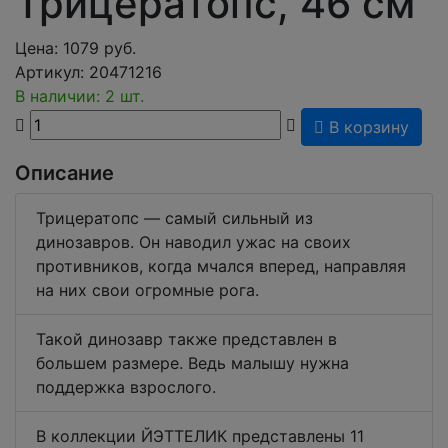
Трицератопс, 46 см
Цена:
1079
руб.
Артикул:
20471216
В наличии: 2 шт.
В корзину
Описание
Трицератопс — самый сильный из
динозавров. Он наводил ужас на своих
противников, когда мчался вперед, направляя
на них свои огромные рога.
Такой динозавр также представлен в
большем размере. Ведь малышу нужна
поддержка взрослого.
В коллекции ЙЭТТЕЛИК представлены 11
====
## TASK DETAILS
Reproduce exactly, and only, the lines from the opening line of the listing above through the line holding "поддержка взрослого.", minus the pictures.

## YOUR RESPONSE
Трицератопс, 46 см
Цена:
1079
руб.
Артикул:
20471216
В наличии: 2 шт.
В корзину
Описание
Трицератопс — самый сильный из
динозавров. Он наводил ужас на своих
противников, когда мчался вперед, направляя
на них свои огромные рога.
Такой динозавр также представлен в
большем размере. Ведь малышу нужна
поддержка взрослого.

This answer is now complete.